Required action -
From the material below, reproduce exactly the stretch of lines that begins with the line holding "ANNE PRADEL" and ends with the line holding "can provide a comprehensive framework that", skipping the pictures.

Entries provided -
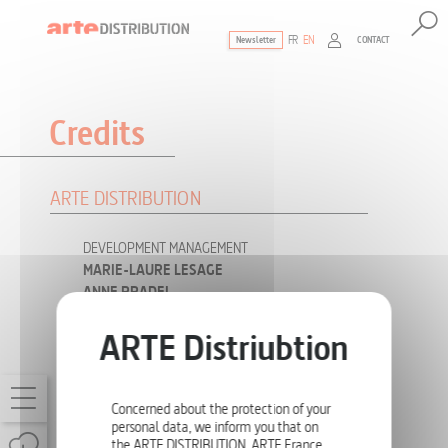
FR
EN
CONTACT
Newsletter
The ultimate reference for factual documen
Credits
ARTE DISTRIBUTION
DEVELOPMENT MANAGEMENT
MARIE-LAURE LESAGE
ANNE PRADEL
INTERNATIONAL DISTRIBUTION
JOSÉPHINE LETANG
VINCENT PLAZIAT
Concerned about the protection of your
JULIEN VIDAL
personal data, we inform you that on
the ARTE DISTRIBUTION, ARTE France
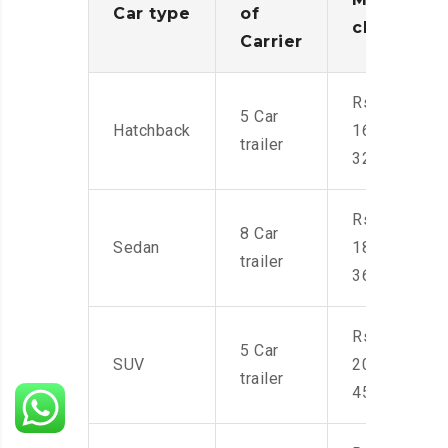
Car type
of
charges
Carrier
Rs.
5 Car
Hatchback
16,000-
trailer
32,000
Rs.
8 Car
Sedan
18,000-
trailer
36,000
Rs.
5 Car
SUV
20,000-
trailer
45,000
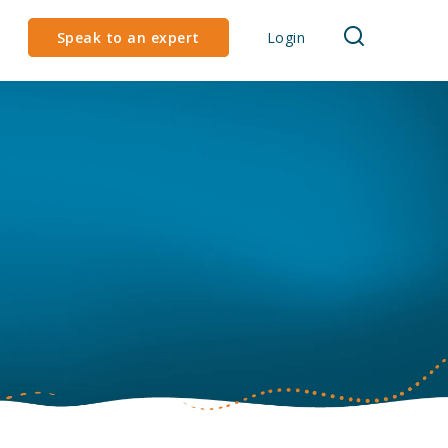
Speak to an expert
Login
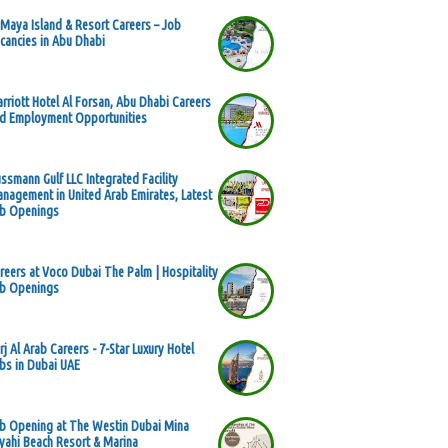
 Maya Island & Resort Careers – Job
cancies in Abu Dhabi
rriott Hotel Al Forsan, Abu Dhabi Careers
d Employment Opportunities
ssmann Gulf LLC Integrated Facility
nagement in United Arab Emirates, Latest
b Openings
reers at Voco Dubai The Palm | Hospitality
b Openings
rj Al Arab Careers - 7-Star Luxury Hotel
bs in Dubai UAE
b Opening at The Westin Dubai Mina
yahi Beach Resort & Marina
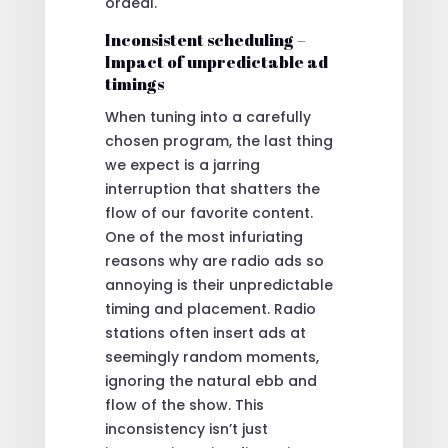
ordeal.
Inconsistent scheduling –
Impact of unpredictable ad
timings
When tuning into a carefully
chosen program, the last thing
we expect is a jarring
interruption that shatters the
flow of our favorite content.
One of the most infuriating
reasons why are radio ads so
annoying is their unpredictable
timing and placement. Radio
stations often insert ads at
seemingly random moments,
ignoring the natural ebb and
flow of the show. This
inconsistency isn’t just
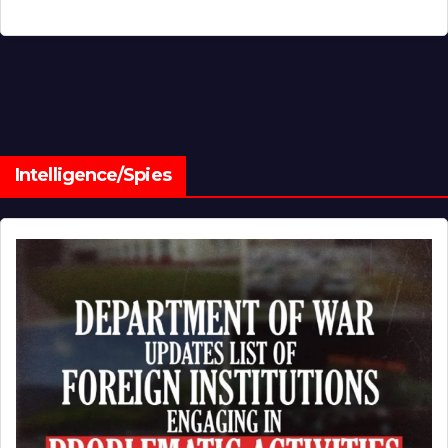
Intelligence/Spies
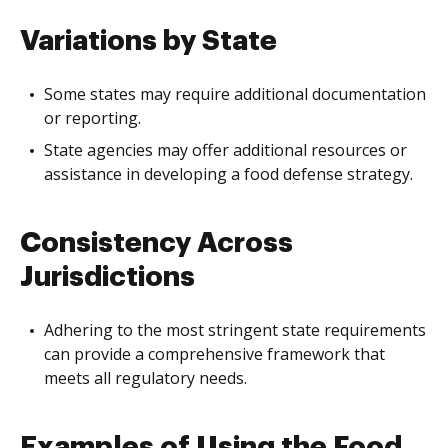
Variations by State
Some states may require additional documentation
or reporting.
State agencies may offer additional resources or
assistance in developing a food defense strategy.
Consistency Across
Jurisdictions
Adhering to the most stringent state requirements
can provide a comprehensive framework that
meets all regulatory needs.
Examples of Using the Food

Completed exercise -
ANNE PRADEL
INTERNATIONAL DISTRIBUTION
JOSÉPHINE LETANG
VINCENT PLAZIAT
Concerned about the protection of your
JULIEN VIDAL
personal data, we inform you that on
the ARTE DISTRIBUTION, ARTE France
Car type
of
charges
Carrier
Rs.
5 Car
Hatchback
16,000-
trailer
32,000
Rs.
8 Car
Sedan
18,000-
trailer
36,000
Rs.
5 Car
SUV
20,000-
trailer
45,000
Speak to an expert
Login
 Maya Island & Resort Careers – Job
cancies in Abu Dhabi
rriott Hotel Al Forsan, Abu Dhabi Careers
d Employment Opportunities
ssmann Gulf LLC Integrated Facility
nagement in United Arab Emirates, Latest
b Openings
reers at Voco Dubai The Palm | Hospitality
b Openings
rj Al Arab Careers - 7-Star Luxury Hotel
bs in Dubai UAE
b Opening at The Westin Dubai Mina
yahi Beach Resort & Marina
ordeal.
Inconsistent scheduling –
Impact of unpredictable ad
timings
When tuning into a carefully
chosen program, the last thing
we expect is a jarring
interruption that shatters the
flow of our favorite content.
One of the most infuriating
reasons why are radio ads so
annoying is their unpredictable
timing and placement. Radio
stations often insert ads at
seemingly random moments,
ignoring the natural ebb and
flow of the show. This
inconsistency isn’t just
Intelligence/Spies
Variations by State
Some states may require additional documentation
or reporting.
State agencies may offer additional resources or
assistance in developing a food defense strategy.
Consistency Across
Jurisdictions
Adhering to the most stringent state requirements
can provide a comprehensive framework that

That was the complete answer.